Sunday, May 19, 2013

Day One Hundred and Thirty-nine - Bully, "What is wrong with people? Seriously? WHAT?"

Watching this film makes me angry... a deep, visceral anger where I have to fight the urge to lash out, both at the real world and my own demons that are pulled up, kicking and screaming, from the haze of memory.

Old scars grow warm and smart watching this documentary.

Giving voice to several teens and adolescents who suffer day by day as outcasts, bullied incessantly and on the ragged edge of hope, the viewer is shown both their good times (which are few) and just a peek at the troubles unleashed upon them. Cameras follow kids still in school, those in juvenile detention for lashing our at their tormentors, and to the town hall meetings and funerals that result when two despondent children took their own lives.

It hurts to watch.

It hurts because I see parents who have no idea what their kids are going through. It hurts because I see administrators who stand there and do nothing, even blaming the victims as being "just like" their tormentors. It hurts because I've been there... and, in watching this, in some ways I still am there.

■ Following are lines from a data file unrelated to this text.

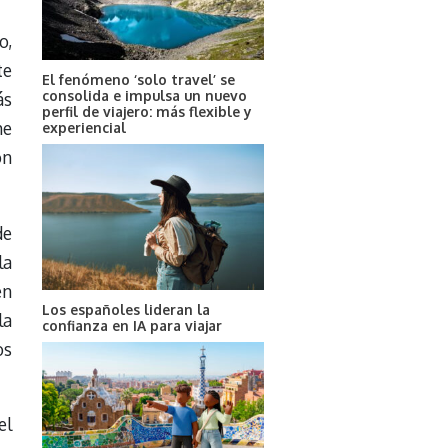
o,
te
El fenómeno ‘solo travel’ se
consolida e impulsa un nuevo
ás
perfil de viajero: más flexible y
me
experiencial
ón
de
la
en
Los españoles lideran la
la
confianza en IA para viajar
os
el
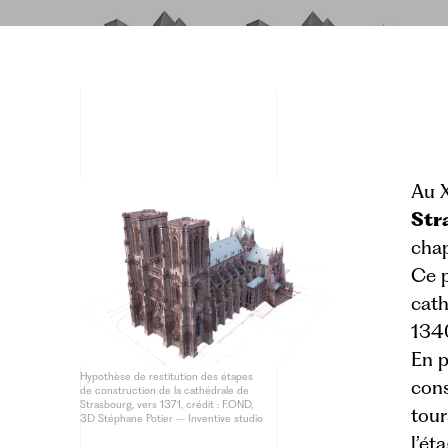
Au 
Str
chap
Ce p
cath
1340
En p
Hypothèse de restitution des étapes
cons
de construction de la cathédrale de
Strasbourg, vers 1371, crédit : F.OND,
tour
3D Stéphane Potier – Inventive studio
l’ét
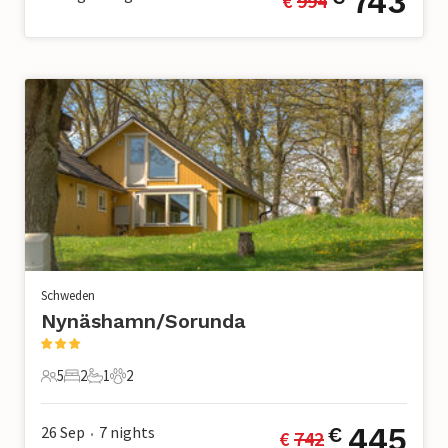
743
€ 
994
Schweden
Nynäshamn/Sorunda
5
2
1
2
5 Gäste
2 Schlafzimmer
1 Badezimmer
2 Haustiere
445
26 Sep
7
nights
€
€ 
742
•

It also hurts because the MPAA initially rated this feature R for strong language.

You know what? Fuck you, MPAA.

When I was in kindergarten, Catholic school kindergarten, I was the one teaching curse words to the other children. This is a documentary that captures kids in their natural setting, often without adult supervision. They curse. We cursed... whenever we could get away with it and, in my case, even when I couldn't.

It was one of the ways I survived. Maybe I was lesser for it, as I was eventually kicked out of said Catholic school, but it was real. It was true. And giving this doc an R-rating for language, effectively cutting it off from its intended audience... forcing the filmmakers to release it unrated, limiting the theaters that would show it... ultimately forcing a recut that pulls it down to your "acceptable" limits of language.

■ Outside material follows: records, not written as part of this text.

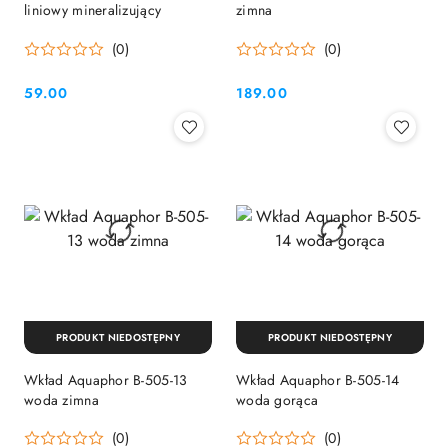
liniowy mineralizujący
zimna
(0)
(0)
59.00
189.00
Cena:
Cena:
PRODUKT NIEDOSTĘPNY
PRODUKT NIEDOSTĘPNY
Wkład Aquaphor B-505-13
Wkład Aquaphor B-505-14
woda zimna
woda gorąca
(0)
(0)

Man... I really hate the MPAA right now. More so than usual.

I feel for these kids, I really do.

And, every step of the way, I want to smack around the administrators who just let it happen. The victim-blamers, the self-important, the politicians... they all deserve a good tongue thrashing. I even want to yell at several of the parents who put the onus on their children to be better in the face of kids who see them as weak or outsiders and will never leave them alone unless something is done on their end.

Ugh!

Bully should be seen by every child. And parent. And teacher/administrator.

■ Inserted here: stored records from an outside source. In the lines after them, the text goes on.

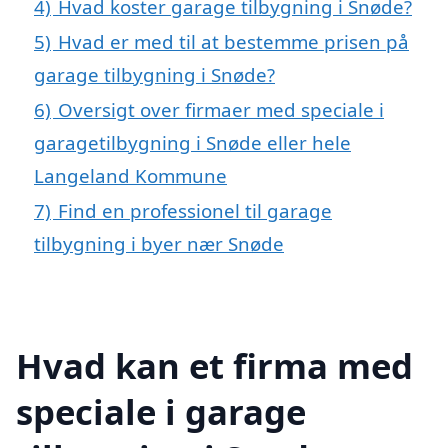
4)
Hvad koster garage tilbygning i Snøde?
5)
Hvad er med til at bestemme prisen på
garage tilbygning i Snøde?
6)
Oversigt over firmaer med speciale i
garagetilbygning i Snøde eller hele
Langeland Kommune
7)
Find en professionel til garage
tilbygning i byer nær Snøde
Hvad kan et firma med
speciale i garage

Boys will be boys, my ass.

These kids didn't deserve to be pushed as far as they were, leaving several of them to feel they had no way out save for taking their own lives. Their peers and betters need to be aware both of their plight, the consequences of bullying, and the fact that there are plenty of other kids out there facing the same (if not worse) kinds of treatment.

Until tomorrow, Potatoes~

2 comments:

  1. Ugh! This movie made me very upset as well! Adults are jaded and seem to refuse to see what's going on and help the kids that need help. I agree that everyone should see this, to recognize the severity of the so-called "harmless" actions that kids and adults (because bullying knows no age)inflict on their peers. I wanted to slap and yell at almost every person in this documentary.